I’m converting a TensorFlow graph to TensorRT engine. For the same input, TensorFlow graph and TensorRT engine produce identical result up to an tf.nn.sigmoid op. But the output of the sigmoid function differs slightly between TF graph and TensorRT engine. I wonder if this is to be expected.
For example, given an input:
[8.879764 -8.724520 -10.623482 -11.822342 -12.868923 -11.805139 -13.092369 -11.573037 -11.112819 -11.025951]
I think this is normal (unless you have disabled reduced precision) as one of the optimizations that TensorRT does is to use ‘FP16 and INT8 reduced precision calibration’ and hence you see the truncated, less precise results with TensorRT than with TF which uses full-precision (FP32).
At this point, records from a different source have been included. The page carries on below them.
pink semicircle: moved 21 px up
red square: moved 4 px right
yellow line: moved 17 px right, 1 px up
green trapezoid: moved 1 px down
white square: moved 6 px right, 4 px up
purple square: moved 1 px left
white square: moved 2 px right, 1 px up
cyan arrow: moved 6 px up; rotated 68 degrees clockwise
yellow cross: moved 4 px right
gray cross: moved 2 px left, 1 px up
But in this case, I’m not using reduced precision. I’m creating tensorRT engine using the buildCudaEngine() function in C++ API. If I’m not mistaken, it creates TensorRT engine in 32bit precision.
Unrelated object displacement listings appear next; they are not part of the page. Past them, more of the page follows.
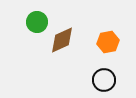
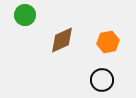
green circle: moved 12 px left, 7 px up
black circle: moved 2 px left
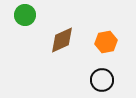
orange hexagon: moved 2 px left
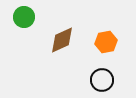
green circle: moved 1 px left, 2 px down
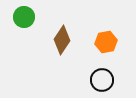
brown diamond: rotated 32 degrees counterclockwise
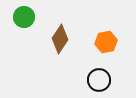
brown diamond: moved 2 px left, 1 px up
black circle: moved 3 px left
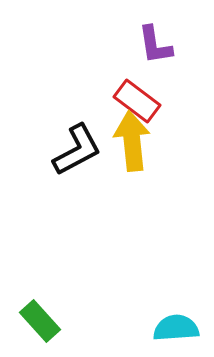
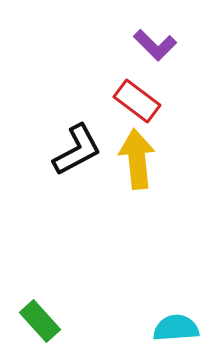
purple L-shape: rotated 36 degrees counterclockwise
yellow arrow: moved 5 px right, 18 px down
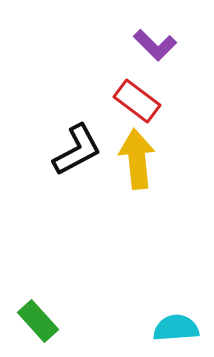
green rectangle: moved 2 px left
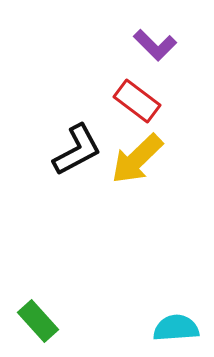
yellow arrow: rotated 128 degrees counterclockwise
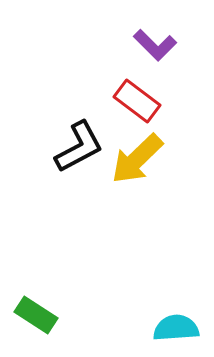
black L-shape: moved 2 px right, 3 px up
green rectangle: moved 2 px left, 6 px up; rotated 15 degrees counterclockwise
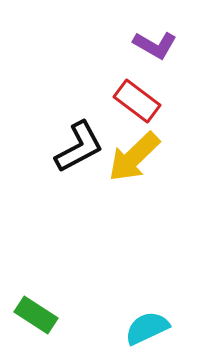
purple L-shape: rotated 15 degrees counterclockwise
yellow arrow: moved 3 px left, 2 px up
cyan semicircle: moved 29 px left; rotated 21 degrees counterclockwise
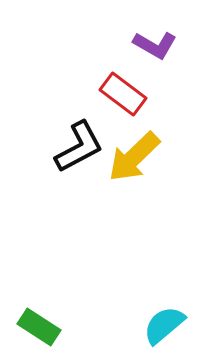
red rectangle: moved 14 px left, 7 px up
green rectangle: moved 3 px right, 12 px down
cyan semicircle: moved 17 px right, 3 px up; rotated 15 degrees counterclockwise
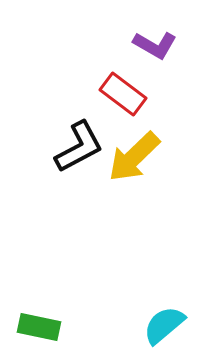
green rectangle: rotated 21 degrees counterclockwise
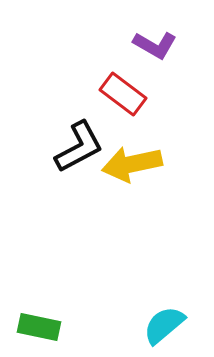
yellow arrow: moved 2 px left, 7 px down; rotated 32 degrees clockwise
I see, in that case, it looks abnormal. Maybe you can query the builder to know for sure if the engine is created in FP32. Otherwise, I think NVidia person might have more information for you.
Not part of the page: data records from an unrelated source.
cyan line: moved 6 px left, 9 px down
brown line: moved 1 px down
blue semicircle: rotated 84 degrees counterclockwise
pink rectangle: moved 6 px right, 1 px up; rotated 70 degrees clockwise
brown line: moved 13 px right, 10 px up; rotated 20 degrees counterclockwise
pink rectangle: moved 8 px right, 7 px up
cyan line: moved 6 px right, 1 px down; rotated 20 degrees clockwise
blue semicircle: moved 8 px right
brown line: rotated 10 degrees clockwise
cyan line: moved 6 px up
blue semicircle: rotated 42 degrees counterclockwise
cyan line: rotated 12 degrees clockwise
We have tested the tf.nn.sigmoid() op with TensorRT but cannot reproduce this issue.
Please remember to convert the input to np.float32 to reserve full precision.
Thank you for looking into this and providing the sample code. I can confirm that I get identical result in this isolated test case you provided. However, when the sigmoid layer is part of a larger network, I still see the difference between TensorFlow and TensorRT, even though the output from previous conv layer is identical between TensorFlow and TensorRT. Let me see if I can extract a test case that exhibit the problem.
It really help if you can extract a simple test case to reproduce the issue you met.
Will wait for your update and discuss with our internal team for further suggestion.